→ **Work instruction**: Every line below that contains "MHRS" is to be copied.
....
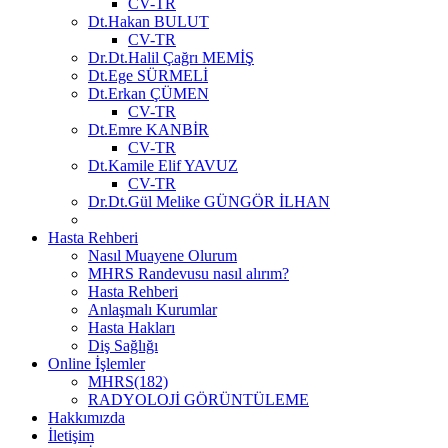
CV-TR
Dt.Hakan BULUT
CV-TR
Dr.Dt.Halil Çağrı MEMİŞ
Dt.Ege SÜRMELİ
Dt.Erkan ÇÜMEN
CV-TR
Dt.Emre KANBİR
CV-TR
Dt.Kamile Elif YAVUZ
CV-TR
Dr.Dt.Gül Melike GÜNGÖR İLHAN
Hasta Rehberi
Nasıl Muayene Olurum
MHRS Randevusu nasıl alırım?
Hasta Rehberi
Anlaşmalı Kurumlar
Hasta Hakları
Diş Sağlığı
Online İşlemler
MHRS(182)
RADYOLOJİ GÖRÜNTÜLEME
Hakkımızda
İletişim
....
→ **Task answer**:
MHRS Randevusu nasıl alırım?
MHRS(182)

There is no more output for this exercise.